The Plague and I by Betty Macdonald is such a relief. It's like having a cold compress to the fevered brow and a beloved and amusing friend perched on the bed. Perhaps her most well known book is The Egg and I which was made into a film starring Claudette Colbert and Fred MacMurray in about 1940 - the descriptions of Ma and Pa Kettle were later decried as cultural stereotyping but - hey - she wrote them as she saw them. She is a dab hand at the amusing day to day trivia that makes up life. She had a loving and slap dash childhood in a large family, married (disasterously) young the first time round, deserted the chicken farm and re-married, moving to Vashon Island where she wrote Onions in the Stew (such a favourite of mine that I paid hommage to it by entitling my first book Capers in the Sauce) But in 1937 she was diagnosed with TB and spent nine months in a sanatorium outside Seattle.

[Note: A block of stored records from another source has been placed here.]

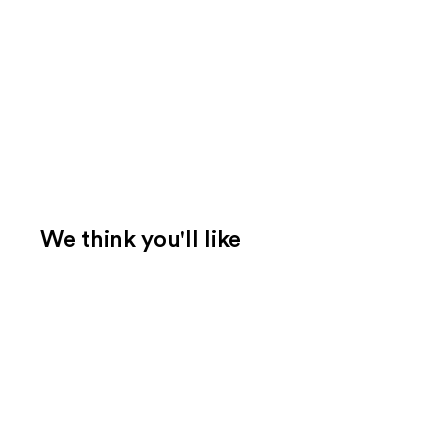
We think you'll like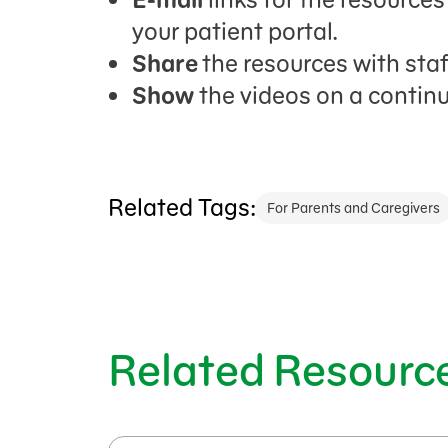
your patient portal.
Share
the resources with sta
Show
the videos on a continu
Related Tags:
For Parents and Caregivers
Related Resourc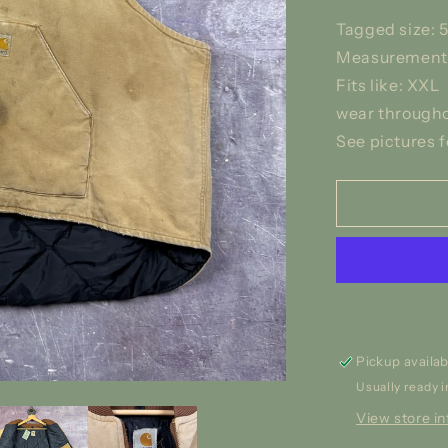
Tagged size: 
Measurements:
Fits like: XXL
wear througho
See pictures f
Pickup availab
Usually ready i
View store i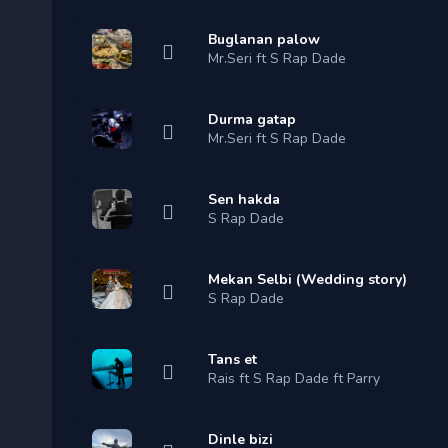
Buglanan palow
Mr.Seri ft S Rap Dade
Durma gatap
Mr.Seri ft S Rap Dade
Sen hakda
S Rap Dade
Mekan Selbi (Wedding story)
S Rap Dade
Tans et
Rais ft S Rap Dade ft Parry
Dinle bizi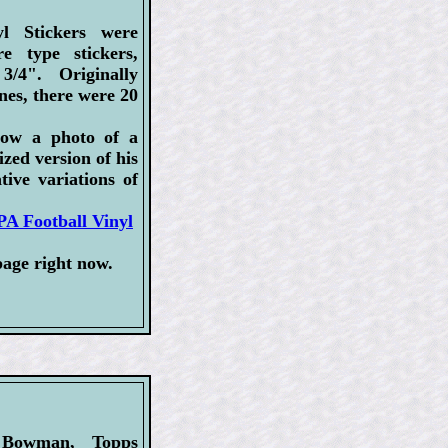
l Stickers were
re type stickers,
/4". Originally
nes, there were 20
how a photo of a
ized version of his
tive variations of
A Football Vinyl
page right now.
 Bowman, Topps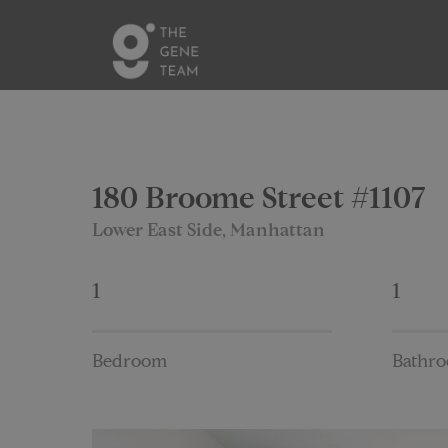
180 Broome Street #1107
Lower East Side, Manhattan
1
1
Bedroom
Bathr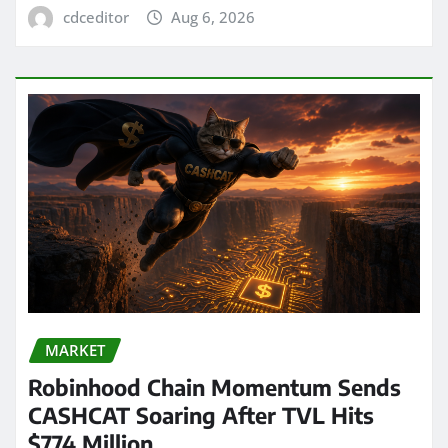
cdceditor
Aug 6, 2026
MARKET
Robinhood Chain Momentum Sends
CASHCAT Soaring After TVL Hits
$774 Million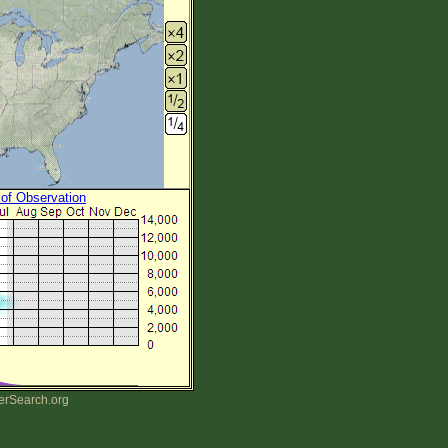
 of Observation
erSearch.org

It should be a fairly grim book (she was poor, had two children, hospital care was erratic, and the treatment of TB seems to be positively archiac) But it's not. It shimmers with delight. Her humour and eye for detail, an isatiable curiosity for other people coupled with a good dose of healthy cynicism makes this book a delight. And its funny. You only have to have spent a week or so in a modern hospital to identify with the characters. The stone cold food, the petty rules, the Southern minx that hams it up for the handsme doctor, the lack of privacy, and of course the one nurse that can make life hell. In her case it was the Charge Nurse -nicknamed by Betty - Granite Eyes. Betty complains timidly that she is cold. It as, after all, December, in Seattle, all the windows are wide open and she is freezing. After days of shivering Granite Eyes relents and brings her a paper blanket. This crackles and makes so much noise that Betty is reduced to laying perfectly still so not to disturb anyone.

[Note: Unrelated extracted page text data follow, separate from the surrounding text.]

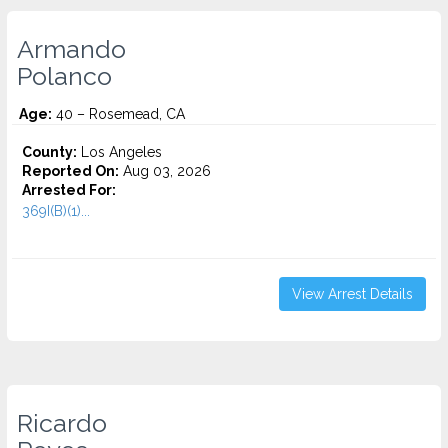
Armando
Polanco
Age:
40 – Rosemead, CA
County:
Los Angeles
Reported On:
Aug 03, 2026
Arrested For:
369I(B)(1)...
View Arrest Details
Ricardo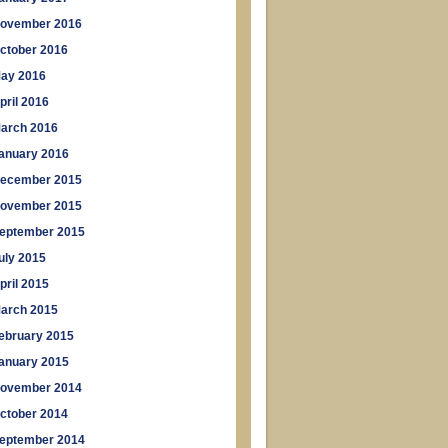
ovember 2016
ctober 2016
ay 2016
pril 2016
arch 2016
anuary 2016
ecember 2015
ovember 2015
eptember 2015
uly 2015
pril 2015
arch 2015
ebruary 2015
anuary 2015
ovember 2014
ctober 2014
eptember 2014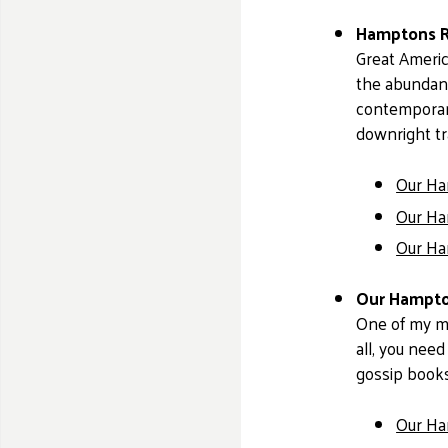
Hamptons Re
Great Americ
the abundanc
contemporary
downright tr
Our Ham
Our Ham
Our Ham
Our Hampton
One of my mai
all, you need
gossip books
Our Ha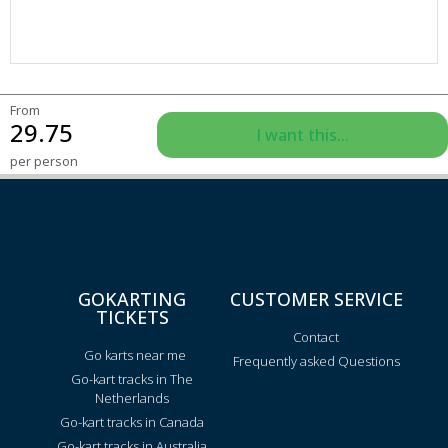
From
29.75
I want this...
per person
GOKARTING
CUSTOMER SERVICE
TICKETS
Contact
Go karts near me
Frequently asked Questions
Go-kart tracks in The
Netherlands
Go-kart tracks in Canada
Go-kart tracks in Australia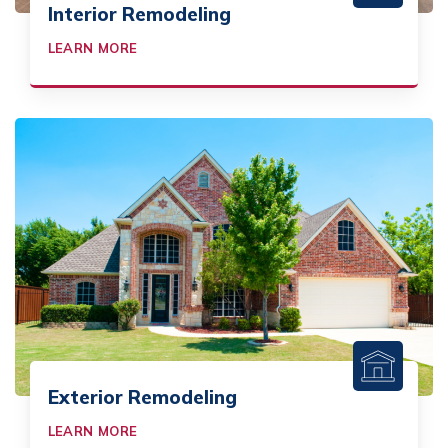
Interior Remodeling
LEARN MORE
Exterior Remodeling
LEARN MORE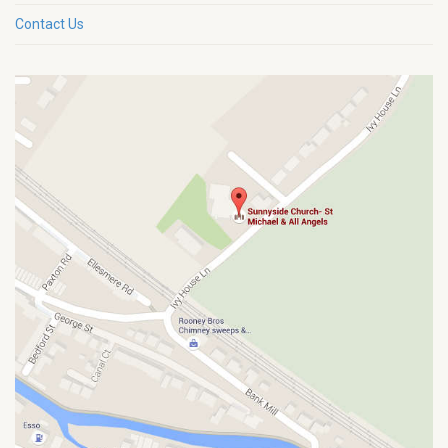
Contact Us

Silence is the golden rule in The Pines. Silence and fresh air. But the inmates invent countless ways to have fun and outwit Granite Eyes. Betty becomes best friends with Kimi a beautful young Japanese girl, who demands that her family bring in Soya sauce which she smothers all the food in to make eatable. (Years ago when I was in hospital my best friend who was working in France left a message to be relayed by a puzzled nurse asking me 'Have you drenched everything in Soya yet?') Kimi also makes her mother come in with dainty embroidered tray cloths that she substitues for her own terrible efforts at the laugable Occupational Therapy. These useless things are called by Betty 'toe covers' and are the bane of their lives. Tangled efforts at crochet, knitting, macrame, sewing and embroidery all get reduced to sweaty chains of sagging ribbons. In my family, any unwanted decorative object was instantly dismissed as a toe cover, and still is. But above all it was the lack of privacy and not being with her chaotic and loving family that Betty missed.

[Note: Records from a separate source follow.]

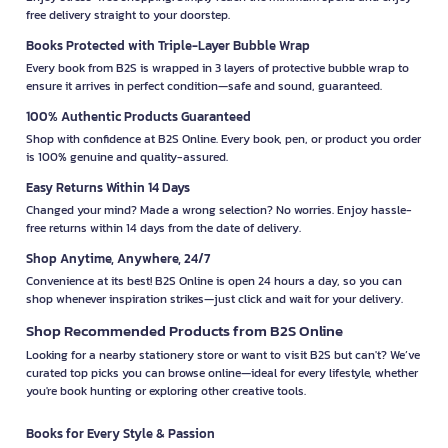
free delivery straight to your doorstep.
Books Protected with Triple-Layer Bubble Wrap
Every book from B2S is wrapped in 3 layers of protective bubble wrap to
ensure it arrives in perfect condition—safe and sound, guaranteed.
100% Authentic Products Guaranteed
Shop with confidence at B2S Online. Every book, pen, or product you order
is 100% genuine and quality-assured.
Easy Returns Within 14 Days
Changed your mind? Made a wrong selection? No worries. Enjoy hassle-
free returns within 14 days from the date of delivery.
Shop Anytime, Anywhere, 24/7
Convenience at its best! B2S Online is open 24 hours a day, so you can
shop whenever inspiration strikes—just click and wait for your delivery.
Shop Recommended Products from B2S Online
Looking for a nearby stationery store or want to visit B2S but can't? We’ve
curated top picks you can browse online—ideal for every lifestyle, whether
you're book hunting or exploring other creative tools.
Books for Every Style & Passion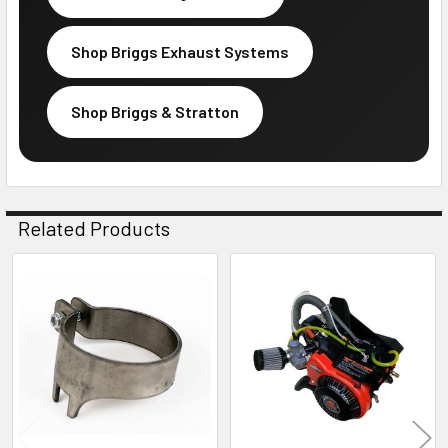
Shop Briggs Exhaust Systems
Shop Briggs & Stratton
Related Products
Related
Products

I like people, but not all people. I'm neither Christian enough or charitable enough to like anybody just because they are alive. I want people to interest me and amuse me. I want them fascinating and witty or so dull to be different. Perfectly charming or 100% stinker. I like my chosen companions to be distinguishable from the masses and I don't care how.
Hear Hear.
Should you have the misfortune to fall ill, The Plague and I will be a tonic. I won't be getting rid of it, but may well invest in a new copy, for mine is ailing itself with a broken spine and fading pages. Bless.